Little has changed since then, perhaps since Seneca’s time, except that the cult of efficiency has become a religion and we’re wearier, more anxious and less joyful than ever, especially at work.

I would like to consider two things in this context.

Firstly, I’d like to fleetingly consider what people spend their days doing, delve into why they might be feeling so busy, and examine why, deep down, some people might prefer being busy over and above a more leisurely lifestyle.

Secondly, I’d like to examine some of the consequences of being busy and consider a few alternatives. In particular, I would like to think about what we might not be doing, or achieving, by being so busy? Could we perhaps achieve more in the long run if we did less or acted slower in certain circumstances?

Let’s start with something that’s widely overlooked, which is societal acceleration. Almost everything is speeding up, along with our intolerance of things that are not. It’s called convenience and it runs a large part of the global economy and almost the entire digital economy.

Even walking speeds have accelerated. Gentle wandering has been overtaken by busy walking urgently focussed on a fixed destination.

In the early 1990s an American psychologist named n academic (Robert Levine) measured how long it took individuals in 31 different cities to walk 60 feet along an unobstructed pavement. 15 years later, a British psychologist (Richard Wiseman) repeated the research and found that walking speeds had accelerated by 10 per cent, with meandering Eastern cities catching up with their frenetic Western rivals.

Levine correlated this pace with economic well-being, population size, climate and, most interestingly of all perhaps, the degree of individualism vs. collectivism in a culture. Personally, I’d add incomes to this list because the richer people become the more valuable time becomes to them.

But before we rush along, one thing worth briefly examining is what exactly we mean when we use the term busy.
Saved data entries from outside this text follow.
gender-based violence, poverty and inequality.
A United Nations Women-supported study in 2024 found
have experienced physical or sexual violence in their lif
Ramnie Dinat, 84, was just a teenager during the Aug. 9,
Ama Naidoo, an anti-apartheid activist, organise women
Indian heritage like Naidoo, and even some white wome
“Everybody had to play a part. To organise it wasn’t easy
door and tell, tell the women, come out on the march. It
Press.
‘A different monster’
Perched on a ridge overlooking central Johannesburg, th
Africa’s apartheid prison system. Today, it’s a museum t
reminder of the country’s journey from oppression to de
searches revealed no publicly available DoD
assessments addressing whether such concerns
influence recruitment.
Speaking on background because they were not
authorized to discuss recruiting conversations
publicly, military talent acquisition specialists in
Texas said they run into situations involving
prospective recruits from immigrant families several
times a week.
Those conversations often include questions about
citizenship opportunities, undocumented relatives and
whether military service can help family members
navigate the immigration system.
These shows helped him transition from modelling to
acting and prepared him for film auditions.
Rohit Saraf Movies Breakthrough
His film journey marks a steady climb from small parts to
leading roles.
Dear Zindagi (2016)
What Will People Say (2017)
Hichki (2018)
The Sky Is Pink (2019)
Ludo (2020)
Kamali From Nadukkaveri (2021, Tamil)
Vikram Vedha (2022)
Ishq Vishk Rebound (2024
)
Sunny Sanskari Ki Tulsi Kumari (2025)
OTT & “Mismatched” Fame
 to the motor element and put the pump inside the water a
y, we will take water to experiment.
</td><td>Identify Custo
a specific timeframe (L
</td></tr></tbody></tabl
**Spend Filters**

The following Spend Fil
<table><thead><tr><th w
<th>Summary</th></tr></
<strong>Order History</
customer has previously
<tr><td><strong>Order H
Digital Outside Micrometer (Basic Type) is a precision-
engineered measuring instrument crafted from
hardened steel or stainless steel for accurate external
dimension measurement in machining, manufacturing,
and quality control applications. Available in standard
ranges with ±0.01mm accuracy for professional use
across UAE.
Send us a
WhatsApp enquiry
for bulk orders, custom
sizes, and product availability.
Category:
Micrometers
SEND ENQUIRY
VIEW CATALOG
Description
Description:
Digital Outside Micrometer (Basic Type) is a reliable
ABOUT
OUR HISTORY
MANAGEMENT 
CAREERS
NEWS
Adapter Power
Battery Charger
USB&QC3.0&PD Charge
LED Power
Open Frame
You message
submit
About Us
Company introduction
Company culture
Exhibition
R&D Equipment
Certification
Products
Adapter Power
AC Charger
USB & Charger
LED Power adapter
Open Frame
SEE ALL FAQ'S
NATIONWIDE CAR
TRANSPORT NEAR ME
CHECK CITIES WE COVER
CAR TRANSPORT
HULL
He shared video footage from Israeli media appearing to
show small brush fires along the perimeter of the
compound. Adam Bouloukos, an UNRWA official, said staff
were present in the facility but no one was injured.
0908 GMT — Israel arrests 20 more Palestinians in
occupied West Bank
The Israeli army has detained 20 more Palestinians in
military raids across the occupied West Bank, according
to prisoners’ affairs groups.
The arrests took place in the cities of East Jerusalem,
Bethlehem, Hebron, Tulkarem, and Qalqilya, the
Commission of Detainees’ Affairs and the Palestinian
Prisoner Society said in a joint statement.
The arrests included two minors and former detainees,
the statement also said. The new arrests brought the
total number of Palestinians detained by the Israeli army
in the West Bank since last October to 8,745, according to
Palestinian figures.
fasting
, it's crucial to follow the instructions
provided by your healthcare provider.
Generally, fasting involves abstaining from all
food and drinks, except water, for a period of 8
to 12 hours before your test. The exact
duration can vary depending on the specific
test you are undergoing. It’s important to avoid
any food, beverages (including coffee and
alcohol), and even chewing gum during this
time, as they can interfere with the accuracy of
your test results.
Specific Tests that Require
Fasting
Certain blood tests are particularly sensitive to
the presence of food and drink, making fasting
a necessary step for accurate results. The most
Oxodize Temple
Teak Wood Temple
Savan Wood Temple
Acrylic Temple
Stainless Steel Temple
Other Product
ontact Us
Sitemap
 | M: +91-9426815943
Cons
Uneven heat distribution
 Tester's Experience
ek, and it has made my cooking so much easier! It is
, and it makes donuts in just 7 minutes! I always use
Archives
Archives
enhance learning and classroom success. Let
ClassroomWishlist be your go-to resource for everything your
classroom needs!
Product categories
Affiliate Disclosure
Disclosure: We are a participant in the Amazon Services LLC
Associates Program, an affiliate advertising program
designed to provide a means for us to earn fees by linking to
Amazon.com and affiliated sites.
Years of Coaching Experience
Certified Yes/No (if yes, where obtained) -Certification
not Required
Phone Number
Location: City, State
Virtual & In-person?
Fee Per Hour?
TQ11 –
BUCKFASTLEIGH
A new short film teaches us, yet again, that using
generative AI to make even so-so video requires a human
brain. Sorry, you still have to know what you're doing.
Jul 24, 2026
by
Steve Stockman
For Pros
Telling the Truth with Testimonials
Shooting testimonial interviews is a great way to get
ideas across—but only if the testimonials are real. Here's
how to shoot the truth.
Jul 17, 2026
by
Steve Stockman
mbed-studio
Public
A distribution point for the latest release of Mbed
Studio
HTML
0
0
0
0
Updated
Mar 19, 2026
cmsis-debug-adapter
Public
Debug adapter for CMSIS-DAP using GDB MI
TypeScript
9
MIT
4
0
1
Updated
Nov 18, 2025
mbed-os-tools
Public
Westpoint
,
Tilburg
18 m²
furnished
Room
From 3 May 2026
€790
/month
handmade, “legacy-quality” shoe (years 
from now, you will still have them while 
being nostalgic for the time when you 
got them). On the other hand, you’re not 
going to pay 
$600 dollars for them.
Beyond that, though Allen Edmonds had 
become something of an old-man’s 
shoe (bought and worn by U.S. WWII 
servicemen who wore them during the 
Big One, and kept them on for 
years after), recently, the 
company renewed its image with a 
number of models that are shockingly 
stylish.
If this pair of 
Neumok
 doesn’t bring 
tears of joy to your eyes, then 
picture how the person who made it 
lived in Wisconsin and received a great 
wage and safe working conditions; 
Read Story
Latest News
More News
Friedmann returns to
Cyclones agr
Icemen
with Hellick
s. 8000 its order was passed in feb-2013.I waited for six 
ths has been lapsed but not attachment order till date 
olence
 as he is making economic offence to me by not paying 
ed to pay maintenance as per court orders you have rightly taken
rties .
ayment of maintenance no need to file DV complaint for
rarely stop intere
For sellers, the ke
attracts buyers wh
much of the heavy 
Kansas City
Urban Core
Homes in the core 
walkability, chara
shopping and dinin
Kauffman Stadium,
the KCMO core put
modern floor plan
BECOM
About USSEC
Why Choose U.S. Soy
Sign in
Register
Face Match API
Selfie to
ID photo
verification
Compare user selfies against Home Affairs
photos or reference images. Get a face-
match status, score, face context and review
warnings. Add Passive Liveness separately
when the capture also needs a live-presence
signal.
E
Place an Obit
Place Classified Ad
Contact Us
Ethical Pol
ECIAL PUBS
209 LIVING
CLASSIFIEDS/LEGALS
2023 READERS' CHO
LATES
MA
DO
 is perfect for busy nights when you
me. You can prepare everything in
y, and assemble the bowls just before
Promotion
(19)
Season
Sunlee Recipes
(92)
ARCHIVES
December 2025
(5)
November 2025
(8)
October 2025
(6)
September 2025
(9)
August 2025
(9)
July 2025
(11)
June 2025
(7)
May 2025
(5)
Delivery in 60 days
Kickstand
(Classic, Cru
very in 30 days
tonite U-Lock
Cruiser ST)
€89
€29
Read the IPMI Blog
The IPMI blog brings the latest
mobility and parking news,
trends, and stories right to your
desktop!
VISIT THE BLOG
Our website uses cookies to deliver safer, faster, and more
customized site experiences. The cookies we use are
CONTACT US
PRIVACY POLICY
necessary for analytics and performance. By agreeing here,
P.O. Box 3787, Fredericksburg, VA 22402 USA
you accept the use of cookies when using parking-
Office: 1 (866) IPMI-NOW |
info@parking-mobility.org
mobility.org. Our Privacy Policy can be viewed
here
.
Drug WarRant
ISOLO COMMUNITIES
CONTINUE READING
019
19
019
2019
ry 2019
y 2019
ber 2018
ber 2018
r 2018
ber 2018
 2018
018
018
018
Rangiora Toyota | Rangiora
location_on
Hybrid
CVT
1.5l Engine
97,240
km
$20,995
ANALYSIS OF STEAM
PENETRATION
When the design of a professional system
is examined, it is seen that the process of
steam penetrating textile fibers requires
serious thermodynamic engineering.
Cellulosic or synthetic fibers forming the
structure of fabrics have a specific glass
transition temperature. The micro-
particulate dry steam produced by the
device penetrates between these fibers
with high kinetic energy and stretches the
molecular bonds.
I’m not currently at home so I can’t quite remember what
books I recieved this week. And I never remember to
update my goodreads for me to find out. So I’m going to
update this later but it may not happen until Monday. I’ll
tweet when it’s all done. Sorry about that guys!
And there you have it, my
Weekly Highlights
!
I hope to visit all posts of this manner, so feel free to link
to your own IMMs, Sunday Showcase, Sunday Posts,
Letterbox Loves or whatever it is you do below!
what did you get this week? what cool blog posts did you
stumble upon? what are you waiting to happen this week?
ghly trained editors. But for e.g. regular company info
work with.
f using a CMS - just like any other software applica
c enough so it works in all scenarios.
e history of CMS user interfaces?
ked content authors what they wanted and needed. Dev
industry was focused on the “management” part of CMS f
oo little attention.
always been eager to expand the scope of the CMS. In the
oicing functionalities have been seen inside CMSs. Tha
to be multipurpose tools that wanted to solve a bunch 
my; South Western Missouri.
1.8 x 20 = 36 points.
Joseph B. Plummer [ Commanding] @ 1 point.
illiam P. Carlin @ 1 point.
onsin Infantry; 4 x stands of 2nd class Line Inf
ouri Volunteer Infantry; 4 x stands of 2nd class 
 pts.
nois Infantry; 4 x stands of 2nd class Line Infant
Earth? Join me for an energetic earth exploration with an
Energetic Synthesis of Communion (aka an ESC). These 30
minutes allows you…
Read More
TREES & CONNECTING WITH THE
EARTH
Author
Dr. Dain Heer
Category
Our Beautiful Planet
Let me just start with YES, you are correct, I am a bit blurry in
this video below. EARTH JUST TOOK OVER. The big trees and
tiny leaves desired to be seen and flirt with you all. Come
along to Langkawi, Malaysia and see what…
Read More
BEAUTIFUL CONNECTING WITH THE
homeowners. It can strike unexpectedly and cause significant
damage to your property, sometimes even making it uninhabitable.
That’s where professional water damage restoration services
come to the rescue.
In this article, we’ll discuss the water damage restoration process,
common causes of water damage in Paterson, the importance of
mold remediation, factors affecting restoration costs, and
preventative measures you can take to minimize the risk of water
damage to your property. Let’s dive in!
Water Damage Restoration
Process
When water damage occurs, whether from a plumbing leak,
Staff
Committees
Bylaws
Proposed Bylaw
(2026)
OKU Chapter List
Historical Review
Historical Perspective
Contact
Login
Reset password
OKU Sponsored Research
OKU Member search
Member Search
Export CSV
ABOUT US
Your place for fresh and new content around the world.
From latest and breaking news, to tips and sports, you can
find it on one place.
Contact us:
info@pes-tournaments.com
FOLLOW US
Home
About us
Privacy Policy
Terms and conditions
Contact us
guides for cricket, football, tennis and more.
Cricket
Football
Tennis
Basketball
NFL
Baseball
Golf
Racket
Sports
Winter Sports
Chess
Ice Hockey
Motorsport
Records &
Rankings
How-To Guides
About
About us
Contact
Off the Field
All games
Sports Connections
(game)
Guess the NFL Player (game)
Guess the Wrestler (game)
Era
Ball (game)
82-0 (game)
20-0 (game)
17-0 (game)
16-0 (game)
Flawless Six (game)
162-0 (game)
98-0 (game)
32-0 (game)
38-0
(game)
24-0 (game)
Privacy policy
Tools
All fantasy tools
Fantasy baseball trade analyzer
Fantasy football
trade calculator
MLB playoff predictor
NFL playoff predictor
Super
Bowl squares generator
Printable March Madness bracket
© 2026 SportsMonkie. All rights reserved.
In my view, when we think of someone being busy, we usually think in terms of someone having a lot to do, especially things that involve physical movement, someone rushing from one place to another or trying to complete a set task against the clock.

But definitions that hinge on rapid movement might be slightly out of date, especially when we consider the new world of work. Definitions involving movement largely date from a time when work was a largely physical process involving human muscle. We harvested things in fields and made things in factories. The faster people moved, the more work got done.

Being busy in this sense made sense. But these days, work is increasing something we do with our heads. It involves thinking, so being busy does not always equate with rapid movement let alone productivity.

Ann Burnett, a professor at North Dakota State University in the US, has studied the holiday letters of Americans going back to the 1960s, which she says serves as a proxy for the rise of busyness in America. Words that started to appear in the 70s and 80s — “hectic,” “crazy,” “consumed,” – are now increasingly common language, not only in the US, but elsewhere too.

As I said at the start, in the 1830s working six-days straight was considered perfectly normal, as were 70-hour work weeks, even for children. There were no annual holidays either. But throughout the 20th Century these hours declined significanly, so how can we account for this busyness?

The data varies slightly from survey to survey and from country to country, but overall the numbers show a clear, consistent and undeniable decline in the number of hours worked in almost every advanced economy in the world. Moreover, we no longer need to spend hours cooking our meals from scratch, washing our clothes by hand or cleaning our houses with brushes.

It’s possible, of course, that the numbers are wrong. People are notoriously bad at filling in time use surveys, but inaccuracies across every single survey?

I think not.

One explanation that I do subscribe to is that these numbers are averages and are therefore not reflective of the experience of millions of individuals.
Both work and leisure are fragmented, with some people receiving more and others receiving less. But even this explanation doesn’t ring true to me.

So, what on Earth is going on? Where is all the time going?

No matter how you slice the data, the vast majority of peoples’ time is spent doing just three things: sleeping, recreation and work. Surely, people can’t be busy sleeping, so that leaves work and recreation as the only possible culprits for contemporary busyness.

Let’s take a quick look at these starting with work.

Why might people feel so busy at work?

A 2019 study, quoted in The Times, says that the average worker in the UK spends 26 days a year in meetings, which is up from 23 days in 2018. Almost one million people claim to spend over half of every week in meetings and around a third say that this time is entirely wasted.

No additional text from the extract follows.